TASK OBJECTIVE: When you reach the line containing "avec quantité d'auteurs; le contra", begin copying exactly, and keep going through the last line of the records below, copying nothing before it.

(Saved data entries)
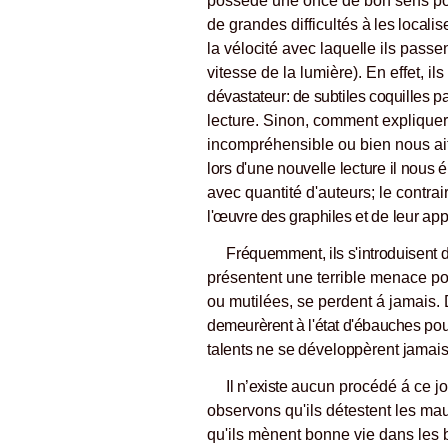
possède une once de bon sens pou
de grandes difficultés
à les locali
la vélocité avec laquelle ils pass
vitesse de la lumière). En effet, i
dévastateur: de subtiles coquilles p
lecture. Sinon, comment expliquer
incompréhensible ou bien nous ait
lors d'une nouvelle lecture
il nous 
avec quantité d'auteurs; le contra
l'œuvre des graphiles
et de leur ap
Fréquemment, ils s'introduisent
présentent une terrible menace pou
ou mutilées, se perdent á jamais
demeurèrent à l'état d'ébauches
pou
talents ne
se développèrent jamais
Il n’existe
aucun procédé á ce jou
observons qu'ils détestent les mauv
qu'ils mènent bonne vie dans les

EXERCISE RESPONSE:
avec quantité d'auteurs; le contra
l'œuvre des graphiles
et de leur ap
Fréquemment, ils s'introduisent
présentent une terrible menace pou
ou mutilées, se perdent á jamais
demeurèrent à l'état d'ébauches
pou
talents ne
se développèrent jamais
Il n’existe
aucun procédé á ce jou
observons qu'ils détestent les mauv
qu'ils mènent bonne vie dans les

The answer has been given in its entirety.